> Input records:
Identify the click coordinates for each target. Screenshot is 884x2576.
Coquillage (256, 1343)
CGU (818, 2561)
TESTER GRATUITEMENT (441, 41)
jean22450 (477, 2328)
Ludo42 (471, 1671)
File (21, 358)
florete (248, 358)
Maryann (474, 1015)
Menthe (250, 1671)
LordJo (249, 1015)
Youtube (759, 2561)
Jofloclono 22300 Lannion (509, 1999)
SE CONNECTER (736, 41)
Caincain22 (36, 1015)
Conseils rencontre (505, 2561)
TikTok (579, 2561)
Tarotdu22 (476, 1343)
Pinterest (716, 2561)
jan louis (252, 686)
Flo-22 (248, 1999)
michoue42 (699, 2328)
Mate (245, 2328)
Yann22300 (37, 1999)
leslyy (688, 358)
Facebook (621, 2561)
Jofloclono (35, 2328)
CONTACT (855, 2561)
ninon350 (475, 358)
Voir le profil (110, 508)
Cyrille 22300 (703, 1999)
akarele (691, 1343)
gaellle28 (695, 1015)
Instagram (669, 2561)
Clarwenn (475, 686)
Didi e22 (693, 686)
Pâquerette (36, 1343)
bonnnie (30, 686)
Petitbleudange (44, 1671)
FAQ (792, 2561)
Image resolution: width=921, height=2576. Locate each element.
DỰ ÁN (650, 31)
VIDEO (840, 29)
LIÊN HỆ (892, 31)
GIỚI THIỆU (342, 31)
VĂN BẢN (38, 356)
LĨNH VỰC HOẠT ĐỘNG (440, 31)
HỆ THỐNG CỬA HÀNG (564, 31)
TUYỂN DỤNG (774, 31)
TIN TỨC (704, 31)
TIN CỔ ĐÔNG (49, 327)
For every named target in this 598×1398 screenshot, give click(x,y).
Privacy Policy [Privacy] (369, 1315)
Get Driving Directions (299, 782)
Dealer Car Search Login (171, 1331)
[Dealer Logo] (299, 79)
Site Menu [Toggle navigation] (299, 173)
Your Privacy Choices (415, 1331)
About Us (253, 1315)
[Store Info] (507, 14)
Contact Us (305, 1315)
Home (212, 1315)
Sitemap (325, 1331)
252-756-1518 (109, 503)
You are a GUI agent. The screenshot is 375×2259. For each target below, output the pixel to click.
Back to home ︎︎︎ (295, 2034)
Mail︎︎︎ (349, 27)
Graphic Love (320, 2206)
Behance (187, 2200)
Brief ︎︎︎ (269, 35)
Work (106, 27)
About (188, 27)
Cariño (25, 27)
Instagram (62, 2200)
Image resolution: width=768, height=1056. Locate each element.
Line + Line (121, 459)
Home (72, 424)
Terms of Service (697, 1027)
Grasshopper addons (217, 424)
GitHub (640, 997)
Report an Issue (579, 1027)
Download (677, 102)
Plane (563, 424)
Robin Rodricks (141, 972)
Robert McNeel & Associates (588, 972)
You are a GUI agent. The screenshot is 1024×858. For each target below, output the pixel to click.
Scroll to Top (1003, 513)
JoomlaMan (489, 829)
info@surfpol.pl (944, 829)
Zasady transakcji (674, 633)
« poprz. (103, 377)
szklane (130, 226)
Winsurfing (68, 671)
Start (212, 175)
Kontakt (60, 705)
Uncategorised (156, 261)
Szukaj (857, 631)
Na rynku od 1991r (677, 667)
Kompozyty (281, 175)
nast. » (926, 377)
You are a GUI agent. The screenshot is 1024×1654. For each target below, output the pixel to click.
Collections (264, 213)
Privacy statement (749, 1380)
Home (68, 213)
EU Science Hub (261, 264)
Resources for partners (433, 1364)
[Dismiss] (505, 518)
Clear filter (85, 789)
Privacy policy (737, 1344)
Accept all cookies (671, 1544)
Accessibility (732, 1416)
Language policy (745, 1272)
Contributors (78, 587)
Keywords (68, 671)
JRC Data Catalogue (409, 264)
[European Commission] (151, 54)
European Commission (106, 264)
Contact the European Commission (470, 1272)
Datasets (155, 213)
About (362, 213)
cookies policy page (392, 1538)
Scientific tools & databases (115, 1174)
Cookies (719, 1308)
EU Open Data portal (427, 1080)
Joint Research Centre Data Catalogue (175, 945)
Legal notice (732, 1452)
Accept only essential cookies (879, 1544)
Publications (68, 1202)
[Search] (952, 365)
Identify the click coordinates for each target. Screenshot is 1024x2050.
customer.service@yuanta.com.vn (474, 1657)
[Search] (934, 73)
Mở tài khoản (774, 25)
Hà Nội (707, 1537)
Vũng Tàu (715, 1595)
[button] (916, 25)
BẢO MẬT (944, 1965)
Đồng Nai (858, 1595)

> What you have to do:
So that nothing is lost, please reproduce each entry exactly as written.

> Output:
Identify the click coordinates for each target. Screenshot is 884x2576.
Coquillage (256, 1343)
CGU (818, 2561)
TESTER GRATUITEMENT (441, 41)
jean22450 (477, 2328)
Ludo42 (471, 1671)
File (21, 358)
florete (248, 358)
Maryann (474, 1015)
Menthe (250, 1671)
LordJo (249, 1015)
Youtube (759, 2561)
Jofloclono 22300 Lannion (509, 1999)
SE CONNECTER (736, 41)
Caincain22 (36, 1015)
Conseils rencontre (505, 2561)
TikTok (579, 2561)
Tarotdu22 (476, 1343)
Pinterest (716, 2561)
jan louis (252, 686)
Flo-22 (248, 1999)
michoue42 (699, 2328)
Mate (245, 2328)
Yann22300 (37, 1999)
leslyy (688, 358)
Facebook (621, 2561)
Jofloclono (35, 2328)
CONTACT (855, 2561)
ninon350 (475, 358)
Voir le profil (110, 508)
Cyrille 22300 (703, 1999)
akarele (691, 1343)
gaellle28 (695, 1015)
Instagram (669, 2561)
Clarwenn (475, 686)
Didi e22 (693, 686)
Pâquerette (36, 1343)
bonnnie (30, 686)
Petitbleudange (44, 1671)
FAQ (792, 2561)
Image resolution: width=921, height=2576. Locate each element.
DỰ ÁN (650, 31)
VIDEO (840, 29)
LIÊN HỆ (892, 31)
GIỚI THIỆU (342, 31)
VĂN BẢN (38, 356)
LĨNH VỰC HOẠT ĐỘNG (440, 31)
HỆ THỐNG CỬA HÀNG (564, 31)
TUYỂN DỤNG (774, 31)
TIN TỨC (704, 31)
TIN CỔ ĐÔNG (49, 327)
For every named target in this 598×1398 screenshot, give click(x,y).
Privacy Policy [Privacy] (369, 1315)
Get Driving Directions (299, 782)
Dealer Car Search Login (171, 1331)
[Dealer Logo] (299, 79)
Site Menu [Toggle navigation] (299, 173)
Your Privacy Choices (415, 1331)
About Us (253, 1315)
[Store Info] (507, 14)
Contact Us (305, 1315)
Home (212, 1315)
Sitemap (325, 1331)
252-756-1518 (109, 503)
You are a GUI agent. The screenshot is 375×2259. For each target below, output the pixel to click.
Back to home ︎︎︎ (295, 2034)
Mail︎︎︎ (349, 27)
Graphic Love (320, 2206)
Behance (187, 2200)
Brief ︎︎︎ (269, 35)
Work (106, 27)
About (188, 27)
Cariño (25, 27)
Instagram (62, 2200)
Image resolution: width=768, height=1056. Locate each element.
Line + Line (121, 459)
Home (72, 424)
Terms of Service (697, 1027)
Grasshopper addons (217, 424)
GitHub (640, 997)
Report an Issue (579, 1027)
Download (677, 102)
Plane (563, 424)
Robin Rodricks (141, 972)
Robert McNeel & Associates (588, 972)
You are a GUI agent. The screenshot is 1024×858. For each target below, output the pixel to click.
Scroll to Top (1003, 513)
JoomlaMan (489, 829)
info@surfpol.pl (944, 829)
Zasady transakcji (674, 633)
« poprz. (103, 377)
szklane (130, 226)
Winsurfing (68, 671)
Start (212, 175)
Kontakt (60, 705)
Uncategorised (156, 261)
Szukaj (857, 631)
Na rynku od 1991r (677, 667)
Kompozyty (281, 175)
nast. » (926, 377)
You are a GUI agent. The screenshot is 1024×1654. For each target below, output the pixel to click.
Collections (264, 213)
Privacy statement (749, 1380)
Home (68, 213)
EU Science Hub (261, 264)
Resources for partners (433, 1364)
[Dismiss] (505, 518)
Clear filter (85, 789)
Privacy policy (737, 1344)
Accept all cookies (671, 1544)
Accessibility (732, 1416)
Language policy (745, 1272)
Contributors (78, 587)
Keywords (68, 671)
JRC Data Catalogue (409, 264)
[European Commission] (151, 54)
European Commission (106, 264)
Contact the European Commission (470, 1272)
Datasets (155, 213)
About (362, 213)
cookies policy page (392, 1538)
Scientific tools & databases (115, 1174)
Cookies (719, 1308)
EU Open Data portal (427, 1080)
Joint Research Centre Data Catalogue (175, 945)
Legal notice (732, 1452)
Accept only essential cookies (879, 1544)
Publications (68, 1202)
[Search] (952, 365)
Identify the click coordinates for each target. Screenshot is 1024x2050.
customer.service@yuanta.com.vn (474, 1657)
[Search] (934, 73)
Mở tài khoản (774, 25)
Hà Nội (707, 1537)
Vũng Tàu (715, 1595)
[button] (916, 25)
BẢO MẬT (944, 1965)
Đồng Nai (858, 1595)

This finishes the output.